Regularized regression

We apply TMAC to solve the following regularized empirical risk minimization problem

\[\min_x \lambda \, r(x) + \sum_{i=1}^N \ell(a_i^T x, b_i),\]

where \(\{(a_1, b_1), ..., (a_N, b_N)\}\) is the set of data-label pairs, and \(\lambda>0\) is the regularization parameter. We call \(r(x)\) and \(\ell(a_i^T x, b_i)\) as the regularization function and loss function respectively.

We have implemented TMAC for \(r(x) = \|x\|_1\), \(\ell_i(x) = (a_i^T x - b_i)^2\) (correspond to LASSO), \(\ell_i(x) = log(1+exp(-b_i \cdot a_i^T x))\) (correspond to sparse logistic regression).

Data preparation

We implement LASSO with dense matrix in matrix market format, and sparse logistic regression with sparse matrix in LIBSVM format. You can easily modify the code to deal with other types of matrices.

Usage

In the bin folder, the executable file tmac_fbs_lasso solves the \(\ell_1\) regularized least square problem. The usage for tmac_fbs_lasso is:

./tmac_fbs_lasso [options]
           -data       < matrix market file for A >
           -label      < matrix market file for b >
           -nthread    < total number of threads, default: 1. >
           -epoch      < total number of epochs, default: 10. >
           -lambda     < regularization parameter, default 1. >

Example

You can run the following command in the test directory to solve the l1 regularized least square problem for the large dense dataset.
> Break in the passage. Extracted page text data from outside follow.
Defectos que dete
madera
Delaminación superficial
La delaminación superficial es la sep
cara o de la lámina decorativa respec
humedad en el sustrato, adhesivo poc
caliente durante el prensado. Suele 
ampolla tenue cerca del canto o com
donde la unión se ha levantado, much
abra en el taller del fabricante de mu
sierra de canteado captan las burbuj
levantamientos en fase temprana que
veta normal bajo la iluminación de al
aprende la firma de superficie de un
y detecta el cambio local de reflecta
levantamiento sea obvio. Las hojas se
./bin/tmac_fbs_lasso -data ./data/ds_large_A.mtx -label ./data/ds_large_b.mtx -epoch 10 -nthread 2 -lambda 1.

Note

The datasets are not included in the source code, but you can download them from here.
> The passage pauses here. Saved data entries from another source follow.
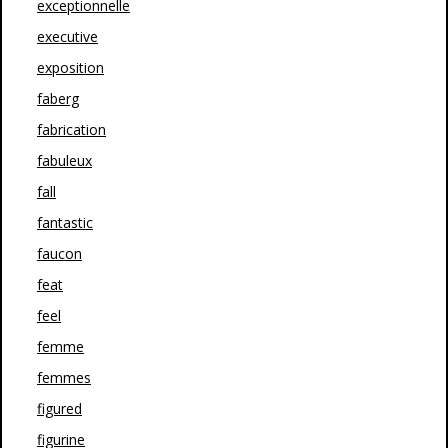
exceptionnelle
executive
exposition
faberg
fabrication
fabuleux
fall
fantastic
faucon
feat
feel
femme
femmes
figured
figurine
You can expect to get output similar to the following:

Parameter settings:
---------------------------------
Problem size:               1000
TMAC step size:            0.5
Operator step size:         0.9
Use controller:             false
---------------------------------
Objective value is: 473.595
Computing time  is: 0.008394
---------------------------------
# of nonzero in x: 332
||x||_2 =: 332
---------------------------------

Note

You can find other applications (l2 norm least square with backward forward splitting, SVM with squared hinge loss, etc) in the binary folder. The source codes for the apps are here.